This repository contains code to predict the Expected Goals (xG) from shots in football using various machine learning models like Logistic Regression, XGBoost, and Random Forest.
Expected Goals (xG) is a statistical metric used in football (soccer) that quantifies the probability of a shot resulting in a goal based on various features and historical data. This repository provides a predictive model to estimate xG for shots taken during a football match.
The dataset used for this project includes information about shots taken during football matches. It contains features such as:
- Shot location
- Shot angle
- Distance from goal
- Type of play leading to the shot (e.g., open play, set-piece)
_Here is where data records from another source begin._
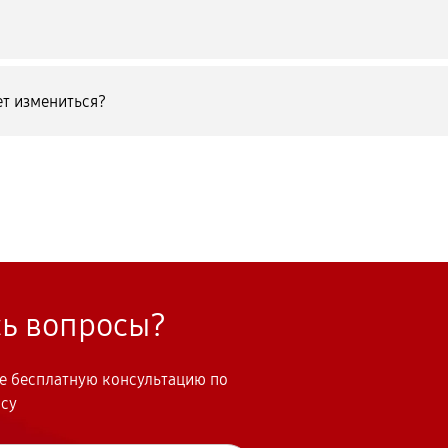
т измениться?
сь вопросы?
те бесплатную консультацию по
осу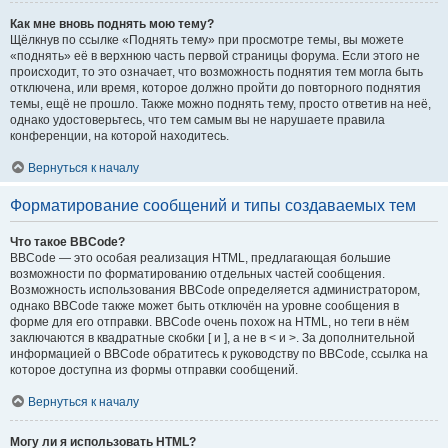
Как мне вновь поднять мою тему?
Щёлкнув по ссылке «Поднять тему» при просмотре темы, вы можете
«поднять» её в верхнюю часть первой страницы форума. Если этого не
происходит, то это означает, что возможность поднятия тем могла быть
отключена, или время, которое должно пройти до повторного поднятия
темы, ещё не прошло. Также можно поднять тему, просто ответив на неё,
однако удостоверьтесь, что тем самым вы не нарушаете правила
конференции, на которой находитесь.
Вернуться к началу
Форматирование сообщений и типы создаваемых тем
Что такое BBCode?
BBCode — это особая реализация HTML, предлагающая большие
возможности по форматированию отдельных частей сообщения.
Возможность использования BBCode определяется администратором,
однако BBCode также может быть отключён на уровне сообщения в
форме для его отправки. BBCode очень похож на HTML, но теги в нём
заключаются в квадратные скобки [ и ], а не в < и >. За дополнительной
информацией о BBCode обратитесь к руководству по BBCode, ссылка на
которое доступна из формы отправки сообщений.
Вернуться к началу
Могу ли я использовать HTML?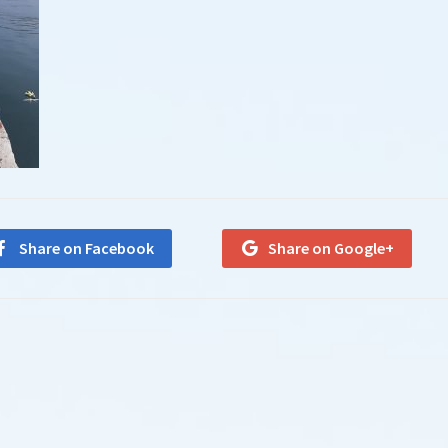
Share on Facebook
Share on Google+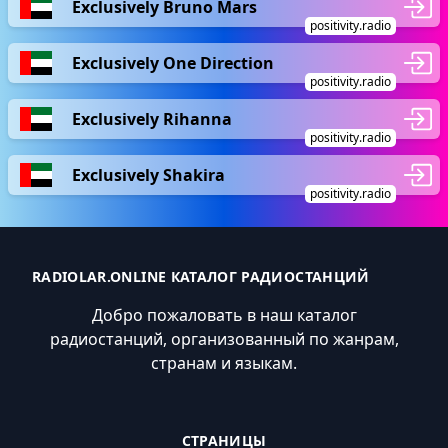
Exclusively Bruno Mars
positivity.radio
Exclusively One Direction
positivity.radio
Exclusively Rihanna
positivity.radio
Exclusively Shakira
positivity.radio
RADIOLAR.ONLINE КАТАЛОГ РАДИОСТАНЦИЙ
Добро пожаловать в наш каталог
радиостанций, организованный по жанрам,
странам и языкам.
СТРАНИЦЫ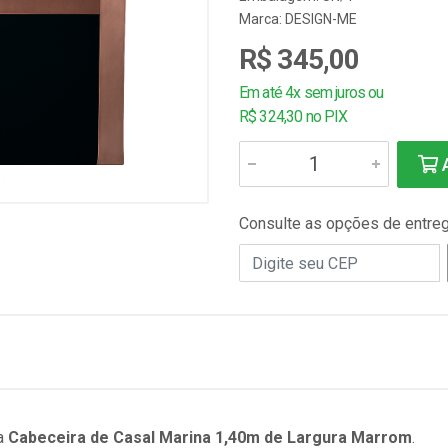
Marca:
DESIGN-ME
R$ 345,00
Em até 4x sem juros ou
R$ 324,30 no PIX
A
Consulte as opções de entre
 a
Cabeceira de Casal Marina 1,40m de Largura Marrom
.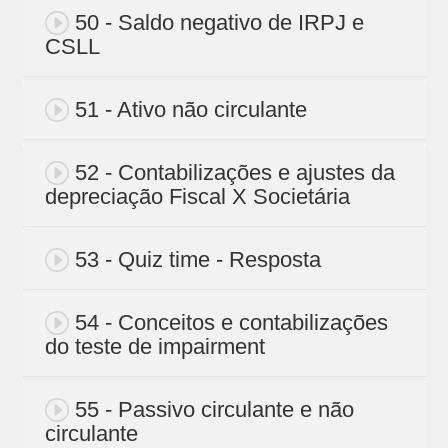
50 - Saldo negativo de IRPJ e
CSLL
51 - Ativo não circulante
52 - Contabilizações e ajustes da
depreciação Fiscal X Societária
53 - Quiz time - Resposta
54 - Conceitos e contabilizações
do teste de impairment
55 - Passivo circulante e não
circulante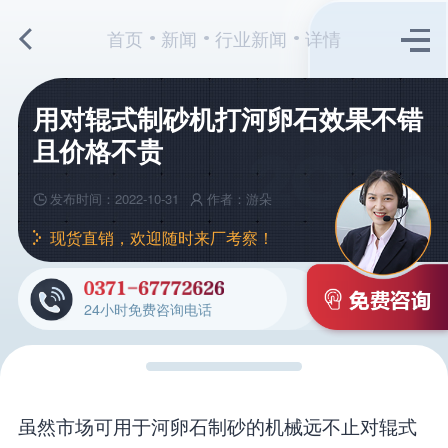
首页
新闻
行业新闻
详情
用对辊式制砂机打河卵石效果不错
且价格不贵
发布时间：2022-10-31
作者：游朵
现货直销，欢迎随时来厂考察！
24小时免费咨询电话
虽然市场可用于河卵石制砂的机械远不止对辊式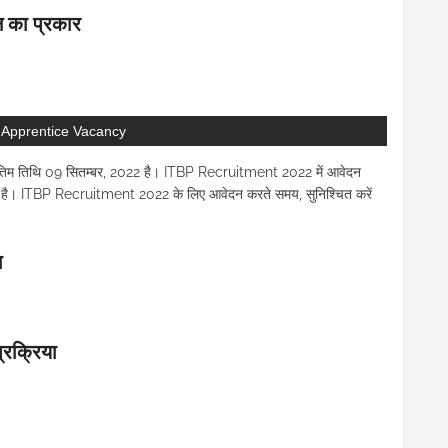
का प्रकार
 Apprentice Vacancy
तिम तिथि 09 सितम्बर, 2022 है। ITBP Recruitment 2022 में आवेदन
पास है। ITBP Recruitment 2022 के लिए आवेदन करते समय, सुनिश्चित करें
ा
रक्रिया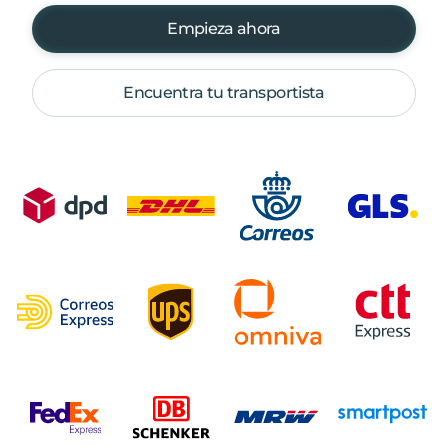
Empieza ahora
Encuentra tu transportista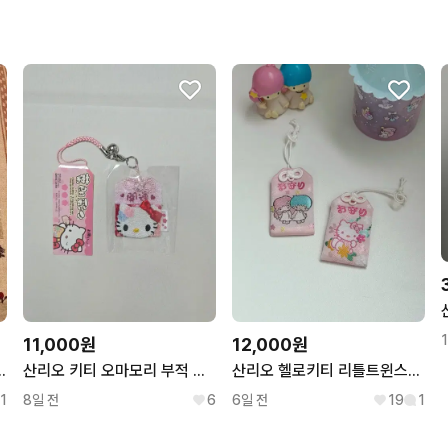
꼭 필요한 문의만 해요.
무리한 네고를 하지 않아요
11,000원
12,000원
부적) 비밀부적, 액운피하기
산리오 키티 오마모리 부적 스트랩 연애 성취 개운
산리오 헬로키티 리틀트윈스타 키키라라 오마모리 부적 키링 스트랩
1
8일 전
6
6일 전
19
1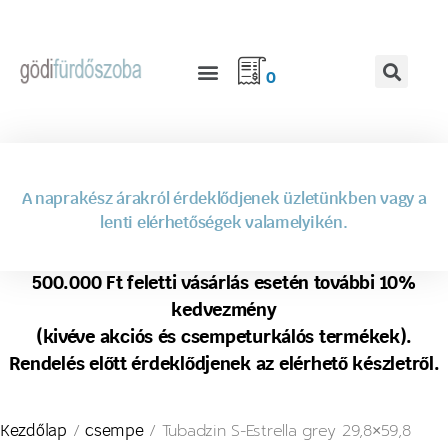
0
A naprakész árakról érdeklődjenek üzletünkben vagy a
lenti elérhetőségek valamelyikén.
500.000 Ft feletti vásárlás esetén további 10%
kedvezmény
(kivéve akciós és csempeturkálós termékek).
Rendelés előtt érdeklődjenek az elérhető készletről.
/
/ Tubadzin S-Estrella grey 29,8×59,8
Kezdőlap
csempe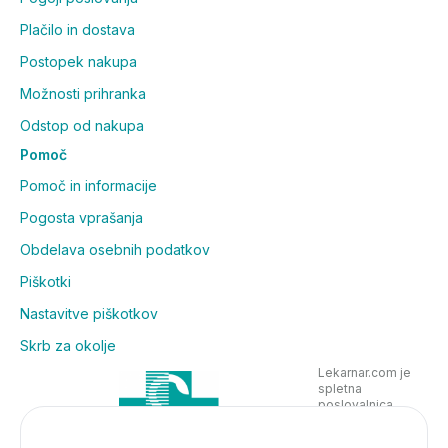
Plačilo in dostava
Postopek nakupa
Možnosti prihranka
Odstop od nakupa
Pomoč
Pomoč in informacije
Pogosta vprašanja
Obdelava osebnih podatkov
Piškotki
Nastavitve piškotkov
Skrb za okolje
Lekarnar.com je
spletna
poslovalnica
Lekarne Nove
Poljane in posluje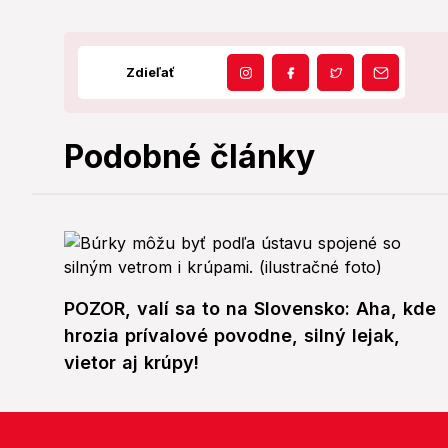
Zdieľať
Podobné články
POZOR, valí sa to na Slovensko: Aha, kde
hrozia prívalové povodne, silný lejak,
vietor aj krúpy!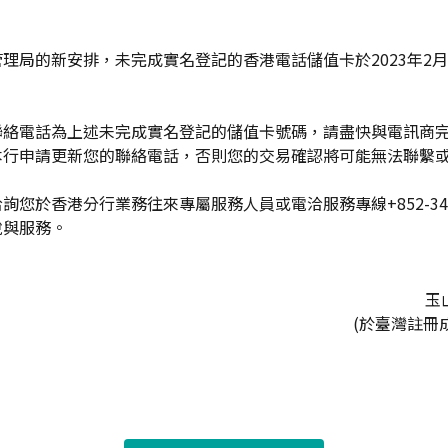
理局的新安排，未完成實名登記的香港電話儲值卡於2023年2月
聯絡電話為上述未完成實名登記的儲值卡號碼，請盡快與電訊商
本行申請更新您的聯絡電話，否則您的交易確認將可能無法聯繫
您於香港分行業務往來專屬服務人員或電洽服務專線+852-34056
說與服務。
玉
(於臺灣註冊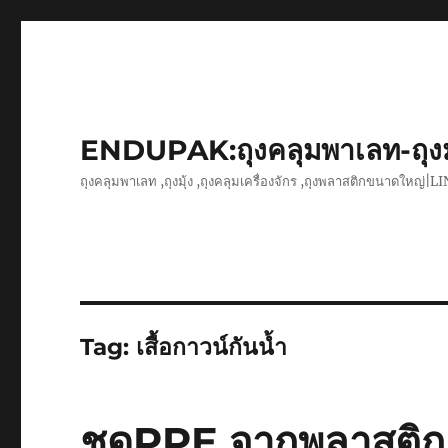
ENDUPAK:ถุงคลุมพาเลท-ถุง
ถุงคลุมพาเลท ,ถุงมุ้ง ,ถุงคลุมเครื่องจักร ,ถุงพลาสติกขนาดใหญ่
Tag:
เสื้อกาวน์กันน้ำ
ชุดPPE จากพลาสติ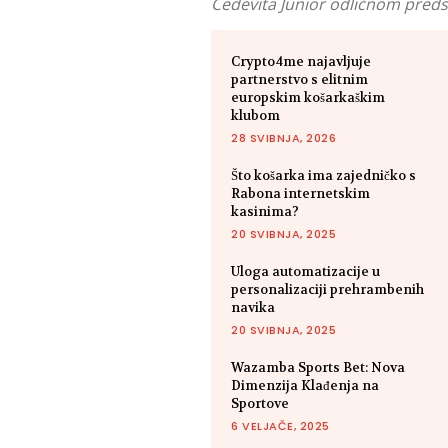
Cedevita Junior odličnom preds
Crypto4me najavljuje
partnerstvo s elitnim
europskim košarkaškim
klubom
28 SVIBNJA, 2026
Što košarka ima zajedničko s
Rabona internetskim
kasinima?
20 SVIBNJA, 2025
Uloga automatizacije u
personalizaciji prehrambenih
navika
20 SVIBNJA, 2025
Wazamba Sports Bet: Nova
Dimenzija Klađenja na
Sportove
6 VELJAČE, 2025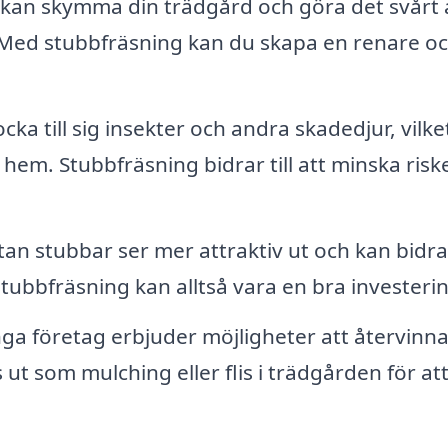
kan skymma din trädgård och göra det svårt 
. Med stubbfräsning kan du skapa en renare o
cka till sig insekter och andra skadedjur, vilke
 hem. Stubbfräsning bidrar till att minska risk
an stubbar ser mer attraktiv ut och kan bidra t
stubbfräsning kan alltså vara en bra investeri
a företag erbjuder möjligheter att återvinn
ut som mulching eller flis i trädgården för at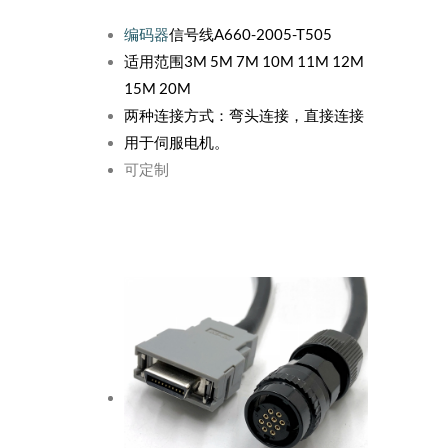
编码器
信号线A660-2005-T505
适用范围3M 5M 7M 10M 11M 12M
15M 20M
两种连接方式：弯头连接，直接连接
用于伺服电机。
可定制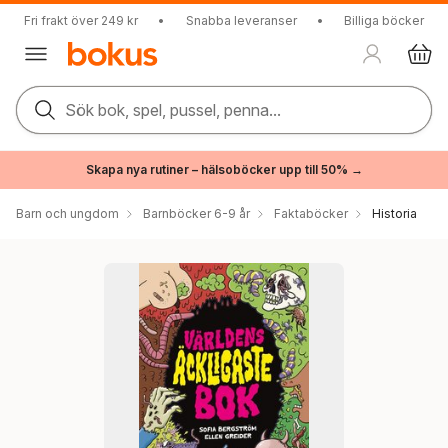
Fri frakt över 249 kr
•
Snabba leveranser
•
Billiga böcker
Sök bok, spel, pussel, penna...
Skapa nya rutiner – hälsoböcker upp till 50% →
Barn och ungdom
Barnböcker 6-9 år
Faktaböcker
Historia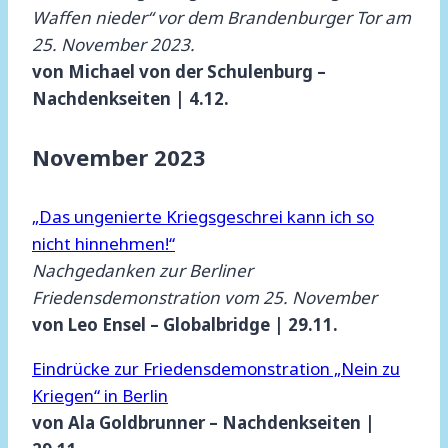
Waffen nieder“ vor dem Brandenburger Tor am
25. November 2023.
von Michael von der Schulenburg –
Nachdenkseiten | 4.12.
November 2023
„Das ungenierte Kriegsgeschrei kann ich so
nicht hinnehmen!“
Nachgedanken zur Berliner
Friedensdemonstration vom 25. November
von Leo Ensel – Globalbridge | 29.11.
Eindrücke zur Friedensdemonstration „Nein zu
Kriegen“ in Berlin
von Ala Goldbrunner – Nachdenkseiten |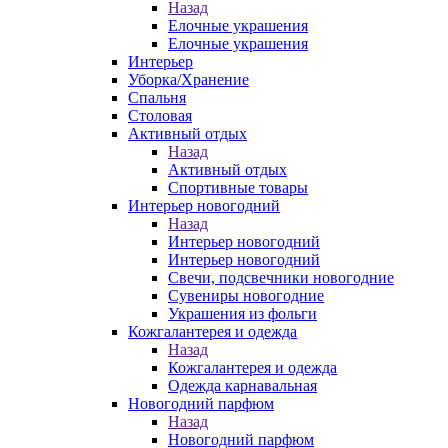
Назад
Елочные украшения
Елочные украшения
Интерьер
Уборка/Хранение
Спальня
Столовая
Активный отдых
Назад
Активный отдых
Спортивные товары
Интерьер новогодний
Назад
Интерьер новогодний
Интерьер новогодний
Свечи, подсвечники новогодние
Сувениры новогодние
Украшения из фольги
Кожгалантерея и одежда
Назад
Кожгалантерея и одежда
Одежда карнавальная
Новогодний парфюм
Назад
Новогодний парфюм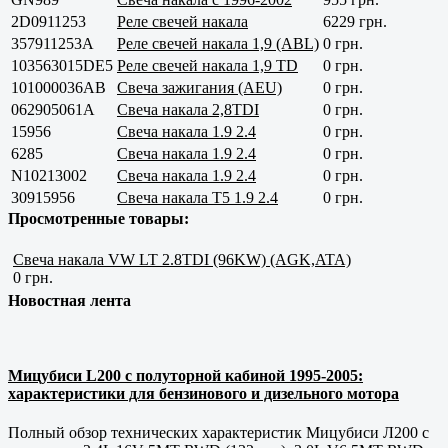
2D0911253
Реле свечей накала
6229 грн.
357911253A
Реле свечей накала 1,9 (ABL)
0 грн.
103563015DE5
Реле свечей накала 1,9 TD
0 грн.
101000036AB
Свеча зажигания (AEU)
0 грн.
062905061A
Свеча накала 2,8TDI
0 грн.
15956
Свеча накала 1.9 2.4
0 грн.
6285
Свеча накала 1.9 2.4
0 грн.
N10213002
Свеча накала 1.9 2.4
0 грн.
30915956
Свеча накала Т5 1.9 2.4
0 грн.
Просмотренные товары:
Свеча накала VW LT 2.8TDI (96KW) (AGK,ATA)
0 грн.
Новостная лента
Мицубиси L200 с полуторной кабиной 1995-2005:
характеристики для бензинового и дизельного мотора
Полный обзор технических характеристик Мицубиси Л200 с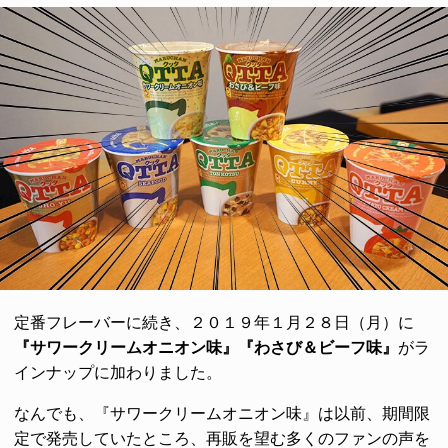
定番フレーバーに続き、２０１９年１月２８日（月）に
『サワークリームオニオン味』
『わさび＆ビーフ味』
がラ
インナップに加わりました。
なんでも、『サワークリームオニオン味』は以前、期間限
定で発売していたところ、再販を望む多くのファンの声を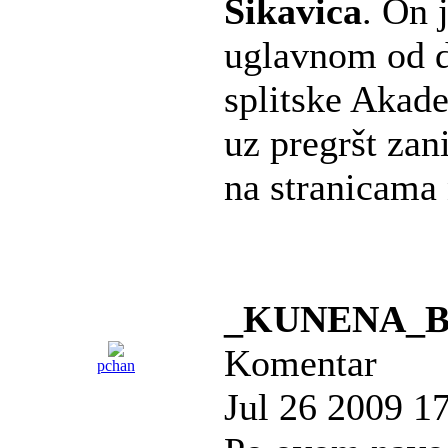
Sikavica
. On 
uglavnom od d
splitske Akad
uz pregršt zan
na stranicama 
_KUNENA_
Komentar
pchan
Jul 26 2009 1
- Other relevant match and player-specific information
The dataset can be downloaded from this website: https://www.kaggle.com/datasets/joopauloduartelima/football-event-data/
You can find how the models performed in terms of accuracy, precision, recall and training time in the following table:
- Simple logistic regression model trained to predict xG based on shot features.
- Gradient Boosting algorithm using the XGBoost library to predict xG. It offers improved performance over traditional boosting methods.
- Ensemble learning method using Random Forest to predict xG by aggregating multiple decision trees.
- Clone the repository:
git clone https://github.com/AnshChoudhary/xGModel.git
- Install the necessary dependencies:
pip install -r requirements.txt
- Run the notebooks or scripts associated with each model to train the models and predict xG from shots.